Smith's case was taken up by the Innocence Project at Duke University's law school in 2003, and also was the subject of a five-part investigative series in the Winston-Salem Journal in 2004 that raised questions about the work of police and prosecutors in the case.
Smith's attorneys argued this week that prosecutors relied on false testimony to get a conviction, that they withheld a videotaped police interview of Marker and that William Speaks, Smith's court-appointed attorney during his trial, was ineffective.
Eugene Littlejohn, whose testimony put Smith at the scene of the crime, said in testimony Monday that he lied at Smith's trial. Pishko argued that Littlejohn's statements to police kept changing and always had inaccuracies that should have shown prosecutors that he was lying.
Elder said that if Smith was right about the witnesses against him lying under police pressure, Doughton would have to believe that all the police and prosecutors who testified this week are liars.
"Could it be that every single person who's come before this court is lying in a conspiracy against Kalvin Michael Smith?" she asked. "Or could it be that (Smith) made a confession to police and that started this whole thing, and they went about their investigation and found corroborating evidence from his own friends?
"This is not a case that requires this court to send this case back so we can have confidence in the justice system," she said.
Smith gave a statement to police in which he said that he was at the store but that another man, whose name Smith later said he made up, hit Marker. He testified Tuesday that he gave the statement after police threatened to arrest his girlfriend and that police told him what to write.
A key point of dispute in the hearing was whether Speaks was shown a video in which Marker was shown a photo lineup that included Smith and failed to identify him. Speaks said he did not think that he saw it but wasn't sure.
A doctor who testified on Smith's behalf at trial contradicted Speaks, saying that he and Speaks both saw the video.
Police reports made no mention of photo lineups shown, nor was there any indication that police provided the photos to prosecutors or to Speaks.
But if Speaks did see the video, he should have asked for the photos and used them to question Marker's ability to identify Smith, Pishko argued. Marker was wheeled in front of Smith at trial and appeared to identify him as her attacker.
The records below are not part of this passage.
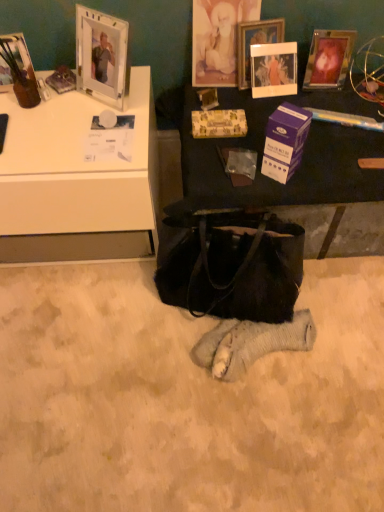 Where is `space that is in front of metallic silver picture frame at upper right, placed as the first picture frame when sorted from right to left`? This screenshot has height=512, width=384. space that is in front of metallic silver picture frame at upper right, placed as the first picture frame when sorted from right to left is located at coordinates (344, 114). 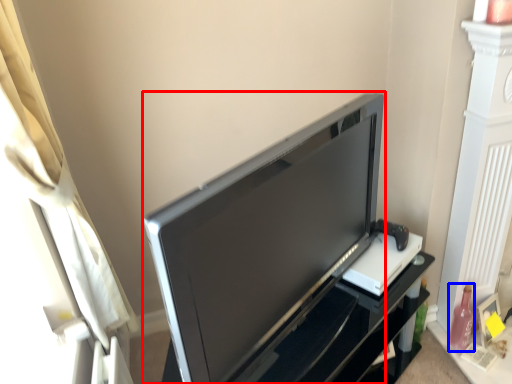 Question: Which of the following is the farthest to the observer, television (highlighted by a red box) or bottle (highlighted by a blue box)?

Choices:
 (A) television
 (B) bottle

Answer: (B) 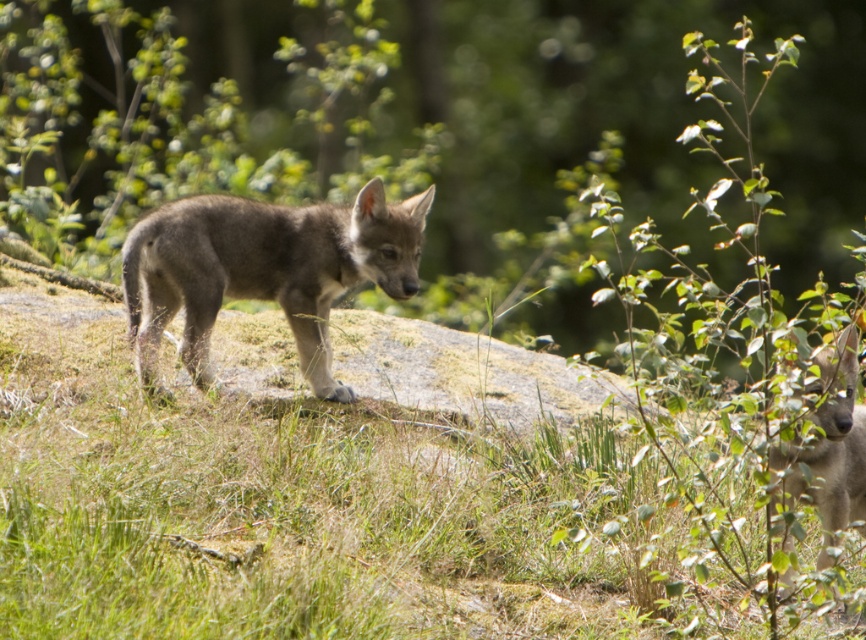 Question: From the image, what is the correct spatial relationship of green grassy at center in relation to gray fur wolf pup at center?

Choices:
 (A) right
 (B) left

Answer: (A)

Question: Does green grassy at center appear over gray fur wolf pup at center?

Choices:
 (A) yes
 (B) no

Answer: (B)

Question: Which of these objects is positioned farthest from the gray fur wolf pup at center?

Choices:
 (A) green grassy at center
 (B) gray fur dog at right

Answer: (B)

Question: Is green grassy at center in front of gray fur wolf pup at center?

Choices:
 (A) no
 (B) yes

Answer: (B)

Question: Among these objects, which one is nearest to the camera?

Choices:
 (A) gray fur wolf pup at center
 (B) gray fur dog at right

Answer: (B)

Question: Among these objects, which one is farthest from the camera?

Choices:
 (A) gray fur wolf pup at center
 (B) gray fur dog at right
 (C) green grassy at center

Answer: (A)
Speaks said he wouldn't have used the video anyway because he wanted to minimize the amount of time Marker, a sympathetic victim, spent testifying.
Smith's supporters have planned a candlelight vigil at 6 tonight in front of the Forsyth County Hall of Justice.
"I feel like right now that there is no justice system here," said Sheila LeGrande, Smith's mother. "The attorney general, all of them, they've covering each other's … I won't say it. I'm fed up."